A new program in the diocese will help sustain marriages by tapping into the power of support networks
by Marian Christiana
The Office of Marriage Preparation and Enrichment is introducing what we think is an exciting new training program called “Marital First Responders.” This program is developed by The Doherty Relationship Institute in Minnesota, and we hope that you will consider getting involved.
Marital First Responders training is a breakthrough way to help sustain marriages by tapping into the power of their support networks already in place. In other words, by tapping into the people who care the most about those married couples. Chances are high that you are already involved in the work of being a marital first responder because your friends, family, and/or coworkers have opened up to you about their marriage. They have done this because they feel that you are trustworthy and safe.
Research from The Doherty Relationship Institute shows that 73 percent of adults have been confidants to someone’s marriage or long-term committed relationship at some point in their lives. The goal of this diocesan-wide training is to arm all of these natural confidants with the skills necessary to be more effective and feel more confident in dealing with the married people in their lives who naturally open up to them about marital problems or complaints. Once trained, the first responders will be better able to be intentional in their support of the marriages around them, and it is hoped help decrease the number of divorces one marriage at a time.
Let’s face it, we can all be better listeners and advocates for marriage.
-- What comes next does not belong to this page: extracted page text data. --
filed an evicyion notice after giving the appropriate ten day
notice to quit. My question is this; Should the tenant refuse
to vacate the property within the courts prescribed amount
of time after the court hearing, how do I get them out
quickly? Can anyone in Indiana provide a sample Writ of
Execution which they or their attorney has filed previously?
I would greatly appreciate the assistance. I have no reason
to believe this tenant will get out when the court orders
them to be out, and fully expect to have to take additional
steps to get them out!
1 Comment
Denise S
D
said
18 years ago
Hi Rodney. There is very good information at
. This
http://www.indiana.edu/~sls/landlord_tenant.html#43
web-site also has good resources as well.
I remember when I was in my 20s, my older sister called me to complain about my brother-in-law. They had been married for 10 years at that point. Let’s just say that he had done something to seriously hurt my sister’s feelings. I love my sister and I was outraged! I called him a jerk! I told her to leave him! I said that I didn’t want to see him again. Guess what? My sister did not follow my wonderful advice, and they stayed married for another 13 years. Sadly, they did eventually divorce but not for the reason that I was so indignant about all those years ago.
As a result of my immature response to my sister’s complaint, she never truly confided in me again. As I was sitting through the Marital First Responders training I kept replaying that story in my mind and wishing that I had known then what I was learning now. Thankfully it is never too late to learn how to be a marital first responder!
Pope St. John Paul II said that “As the family goes, so goes the nation and so goes the whole world in which we live.” The people of the Diocese of Knoxville can help stem the tide of broken marriages and hurting families by becoming a diocese full of trained marital first responders. Like it or not, we all have the power to help or hurt our friends and the marriages in which they might be struggling. Most of us are not professional counselors, and this training is not a replacement for that type of intervention. The Marital First Responders training focuses on the gifts that natural confidants already have: empathy and personal perspective. Pair those two characteristics with the ability to lovingly advise and share resources, and you have a recipe for a successful first responder.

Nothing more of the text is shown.